Politics
AIB Submits Bill For Road, Rail, Marine Accidents Investigation
The Accident Investigation Bureau (AIB) has disclosed that a bill to empower the bureau to investigate rail, road and marine accidents and serious incidents is currently before the Senate.
AIB’s Commissioner, Mr Akin Olateru, confirmed the development to newsmen in Lagos yesterday.
Olateru noted that the Federal Executive Council had approved its proposal for the new draft bill of AIB, adding that the bill was on the table at the upper chamber before the Senate went on recess.
“We are currently working on the possibility and the approval by the National Assembly of AIB going multimodal in our operations.

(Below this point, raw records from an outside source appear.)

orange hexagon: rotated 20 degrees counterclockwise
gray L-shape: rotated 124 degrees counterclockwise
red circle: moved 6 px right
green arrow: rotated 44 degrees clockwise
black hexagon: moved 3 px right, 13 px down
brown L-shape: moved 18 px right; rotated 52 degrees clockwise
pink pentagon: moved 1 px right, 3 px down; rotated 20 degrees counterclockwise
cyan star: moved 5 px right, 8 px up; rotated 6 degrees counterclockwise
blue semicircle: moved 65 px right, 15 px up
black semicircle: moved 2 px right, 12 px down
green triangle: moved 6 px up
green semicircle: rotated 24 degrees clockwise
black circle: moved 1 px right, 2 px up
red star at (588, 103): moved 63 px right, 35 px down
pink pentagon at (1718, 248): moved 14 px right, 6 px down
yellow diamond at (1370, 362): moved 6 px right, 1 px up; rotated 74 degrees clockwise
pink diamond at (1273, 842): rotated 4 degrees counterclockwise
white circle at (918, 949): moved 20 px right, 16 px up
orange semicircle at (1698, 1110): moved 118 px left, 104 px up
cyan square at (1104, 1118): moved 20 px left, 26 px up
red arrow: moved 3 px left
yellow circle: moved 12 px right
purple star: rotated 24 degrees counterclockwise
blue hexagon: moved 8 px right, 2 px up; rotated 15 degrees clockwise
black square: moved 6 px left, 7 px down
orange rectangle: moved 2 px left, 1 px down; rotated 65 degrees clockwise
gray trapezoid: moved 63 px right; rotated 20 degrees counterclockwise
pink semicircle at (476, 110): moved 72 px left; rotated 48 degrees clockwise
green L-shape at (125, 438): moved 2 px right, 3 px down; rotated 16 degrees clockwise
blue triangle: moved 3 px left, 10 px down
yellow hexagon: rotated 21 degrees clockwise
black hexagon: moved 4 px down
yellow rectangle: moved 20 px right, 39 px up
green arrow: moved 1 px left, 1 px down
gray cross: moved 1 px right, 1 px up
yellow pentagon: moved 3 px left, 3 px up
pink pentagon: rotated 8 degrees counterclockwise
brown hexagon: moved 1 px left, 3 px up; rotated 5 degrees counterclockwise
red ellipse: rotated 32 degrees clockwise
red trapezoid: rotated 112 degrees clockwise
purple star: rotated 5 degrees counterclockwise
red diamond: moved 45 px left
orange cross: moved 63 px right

“Going multimodal means we are not just going to be investigating air accidents alone but we will be investigating rail, marine and road accidents.
“We will be joining other nations around the world who operate the multimodal system.
“Hopefully, before the end of this year, this bill will be passed and that will make AIB Nigeria one of the top nations that operate multimodal system,” he said.
According to him, if an organisation remains stagnant in its operations without research and development, then the world would go pass the organisation.
“Today, if you talked about mobile phone, you will talk of Samsung and Apple, why? Research and development.
“For any company to survive in this world, it must invest heavily on research and development.
“This is why AIB Nigeria went back to the drawing board and came out with the review of our regulation to take care of those things we have missed and to ensure we are on top of our game,” he said.
Olateru said the techniques of accident investigation whether it was road, rail, marine, or air was the same, while the end goal remained how to prevent future occurrence.
He said in preparation for the multimodal system in the last one year, AIB had sent 30 of its investigators to Cranfield University in United Kingdom to train on the multimodal accident investigation.
He said they were all back in Nigeria and it had another two investigators going in September to complete the cycle.
He added that the organisation was also working closely with the U.S.-NTSB and Singapore-NTSB on training.